I am a green thumb starting out and different types of wood really catch my eye. My dilemma is that I don't know on the scale where prices are (most to least expensive). I have phoned 3 different places and they only tell me what they have and not where it would work on the scale.  

Red Oak
Birch
Walnut
Cherry
Poplar
Ash
Mahogany
Maple
Knotty Pine
Spruce
Fir

PLEASE FEEL FREE TO ADD MORE WOOD SPECIES!  

Thank you very much to anyone that can put these in a scaling order for me!

Allison


----------



## bobj3 (Jan 17, 2006)

Knotty Pine
White Pine ,many grades
Spruce
Fir
Poplar
Red Oak
White Oak
Birch
Mahogany
Ash
Walnut , many kinds on this one
Maple , many kinds on this one
Cherry , many kinds on this one

Almost all hard woods are not cheap now days 
That's why most use man made lumber,plywood for just one of them.
But it's not cheap any more, you can break the bank or max out the card in a heart beat.
Here's a tip LOL, if you don't mind going dumpster diving ,you can get some great wood they put in as scrap...we have new housing going up by us and I have got some great scraps  they don't take the time to reglue most of the stock they put in like you and I can.
And once they cut up a 4' x 8' plywood it's scrap to them, but you and I know that's ok because that's what we are going to do anyway,make it smaller LOL.
And some great hardwoods also. 

Bj


----------



## Woodnut65 (Oct 11, 2004)

Hi Allison: The list some what depends on where you are in the country,because of local availability, and trucking costs.
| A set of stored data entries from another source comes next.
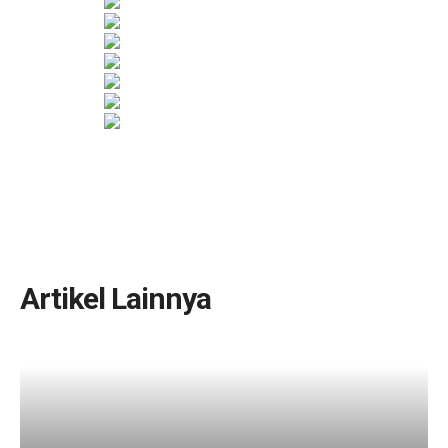
Artikel Lainnya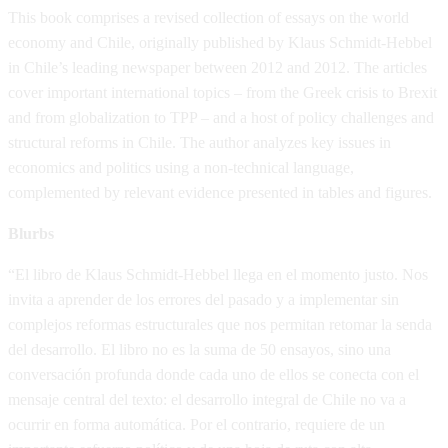
This book comprises a revised collection of essays on the world
economy and Chile, originally published by Klaus Schmidt-Hebbel
in Chile’s leading newspaper between 2012 and 2012. The articles
cover important international topics – from the Greek crisis to Brexit
and from globalization to TPP – and a host of policy challenges and
structural reforms in Chile. The author analyzes key issues in
economics and politics using a non-technical language,
complemented by relevant evidence presented in tables and figures.
Blurbs
“El libro de Klaus Schmidt-Hebbel llega en el momento justo. Nos
invita a aprender de los errores del pasado y a implementar sin
complejos reformas estructurales que nos permitan retomar la senda
del desarrollo. El libro no es la suma de 50 ensayos, sino una
conversación profunda donde cada uno de ellos se conecta con el
mensaje central del texto: el desarrollo integral de Chile no va a
ocurrir en forma automática. Por el contrario, requiere de un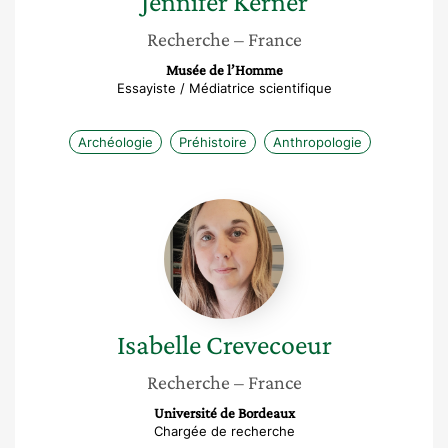
Jennifer
Kerner
Recherche
– France
Musée de l’Homme
Essayiste / Médiatrice scientifique
Archéologie
Préhistoire
Anthropologie
Isabelle
Crevecoeur
Isabelle
Crevecoeur
Recherche
– France
Université de Bordeaux
Chargée de recherche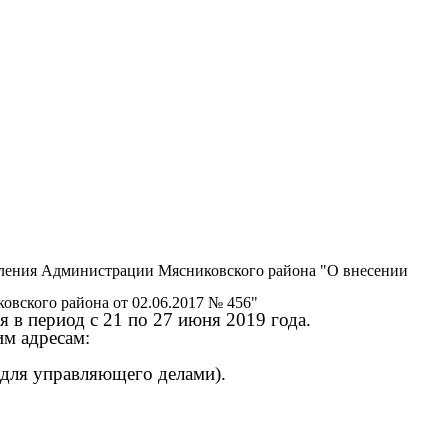
ления Администрации Мясниковского района "О внесении
вского района от 02.06.2017 № 456"
в период с 21 по 27 июня 2019 года.
м адресам:
 для управляющего делами).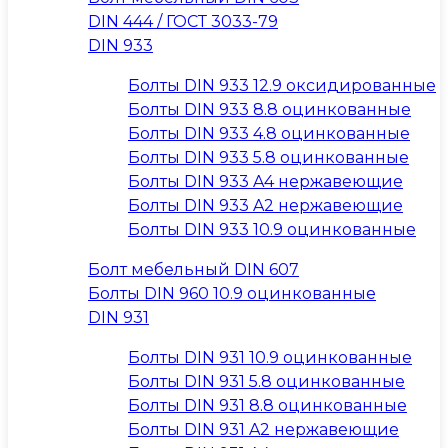
DIN 444 / ГОСТ 3033-79
DIN 933
Болты DIN 933 12.9 оксидированные
Болты DIN 933 8.8 оцинкованные
Болты DIN 933 4.8 оцинкованные
Болты DIN 933 5.8 оцинкованные
Болты DIN 933 A4 нержавеющие
Болты DIN 933 A2 нержавеющие
Болты DIN 933 10.9 оцинкованные
Болт мебельный DIN 607
Болты DIN 960 10.9 оцинкованные
DIN 931
Болты DIN 931 10.9 оцинкованные
Болты DIN 931 5.8 оцинкованные
Болты DIN 931 8.8 оцинкованные
Болты DIN 931 A2 нержавеющие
I am in the NJ area and the list from most costly
to least costly is something like this.
Teak
Walnut
Mahogany
cherry
ash
red oak
maple 
birch
Kotty pine
spruce
fir
The last three are considered soft woods, but if you bought clear pine, or spruce or fir the price would go up quite a bit. Knotty pine is called number 2 common, which means it has knots but they arenot falling out of the lumber. Hope this helps you out. Woodnut65


----------



## mpphoto (May 7, 2006)

Yes, what Woodnut said; prices seem to vary in different parts of the country. I'm also on the east coast and I typically pay:

cherry $6.75 per board foot
walnut $6.00 to $6.50 per board foot

I also like maple. Sometimes I get it at Home Depot or Lowe's, sometimes at a sawmill depending on the project. Prices have been all over the map for maple.

For smaller projects like boxes I've also had good experiences ordering wood from eBay. Shipping can be a bummer but when I need thin pieces that are already milled it's often worth it for me.
I've had very good experiences with this seller and this seller among others. eBay is also good for browsing wood prices in general.
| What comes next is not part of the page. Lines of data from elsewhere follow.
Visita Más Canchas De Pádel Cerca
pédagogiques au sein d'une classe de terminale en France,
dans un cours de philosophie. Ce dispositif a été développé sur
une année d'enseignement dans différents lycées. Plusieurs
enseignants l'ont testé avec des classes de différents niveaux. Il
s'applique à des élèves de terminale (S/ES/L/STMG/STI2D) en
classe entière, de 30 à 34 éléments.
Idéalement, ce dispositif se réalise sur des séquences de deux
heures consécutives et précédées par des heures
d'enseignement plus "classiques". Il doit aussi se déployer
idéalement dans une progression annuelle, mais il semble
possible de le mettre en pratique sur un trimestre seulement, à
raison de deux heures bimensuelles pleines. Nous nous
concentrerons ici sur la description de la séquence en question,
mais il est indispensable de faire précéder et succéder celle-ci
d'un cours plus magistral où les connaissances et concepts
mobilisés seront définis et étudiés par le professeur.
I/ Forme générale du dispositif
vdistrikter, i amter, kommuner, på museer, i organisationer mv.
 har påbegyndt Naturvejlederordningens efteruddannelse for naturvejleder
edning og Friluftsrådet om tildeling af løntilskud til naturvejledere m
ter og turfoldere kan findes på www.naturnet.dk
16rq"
As Bj mentioned plywood is good too. I use Baltic Birch ply for better projects and Home Depot plywood for shop jigs.
Baltic Birch comes in 5x5' sheets and for 3/4" costs about $40 to $50 for "good one side". It's usually only available at lumber yards.
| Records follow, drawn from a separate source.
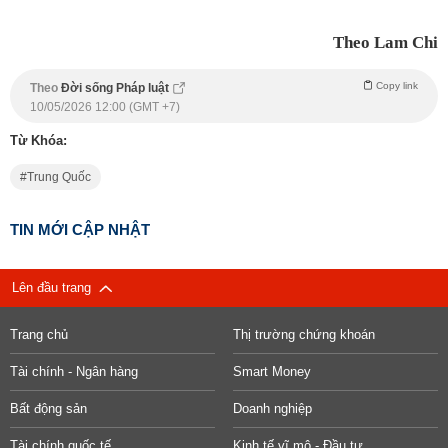
Theo Lam Chi
Copy link
Theo
Đời sống Pháp luật
10/05/2026 12:00 (GMT +7)
Từ Khóa:
Trung Quốc
TIN MỚI CẬP NHẬT
Lên đầu trang
Trang chủ
Thị trường chứng khoán
Tài chính - Ngân hàng
Smart Money
Bất động sản
Doanh nghiệp
Tài chính quốc tế
Kinh tế vĩ mô - Đầu tư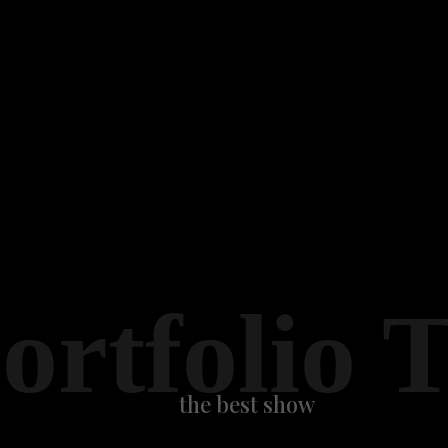
ortfolio 
the best show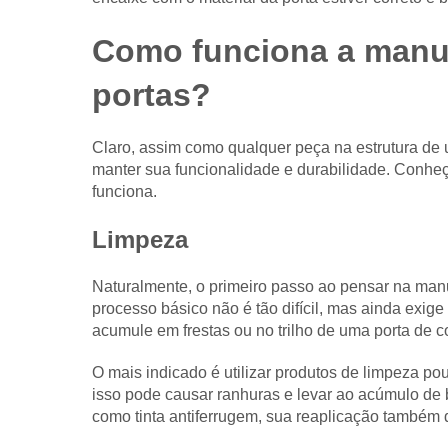
Como funciona a manut
portas?
Claro, assim como qualquer peça na estrutura de 
manter sua funcionalidade e durabilidade. Conh
funciona.
Limpeza
Naturalmente, o primeiro passo ao pensar na manu
processo básico não é tão difícil, mas ainda exig
acumule em frestas ou no trilho de uma porta de co
O mais indicado é utilizar produtos de limpeza pou
isso pode causar ranhuras e levar ao acúmulo de 
como tinta antiferrugem, sua reaplicação também d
So... after spending all the money on wooodworking tools there's still no end to the madness 

Michael


----------



## Mike (Nov 22, 2004)

Allison, our usually alert members seem to have missed the fact that you are in Norway. To get a good idea of what we have to pay visit www.woodcraft.com 
Prices in your area will be very different. I suggest you study the wood's description on the Woodcraft site. Which ever of the woods you like and pay the best price for is the way to go.


----------



## bobj3 (Jan 17, 2006)

Mike
"the fact that you are in Norway" ??

Location:
Oakville, Manitoba, Canada

Bj


----------



## mpphoto (May 7, 2006)

aniceone2hold said:


> Allison, our usually alert members seem to have missed the fact that you are in Norway.


whoops!


----------



## Mike (Nov 22, 2004)

Oops indeed! Sorry about that guys, but after all, Manitoba is a lot like Norway... (kidding) I am somewhat distracted... I picked up a marriage license yesterday. My single life will be over soon and I will be back to normal.


----------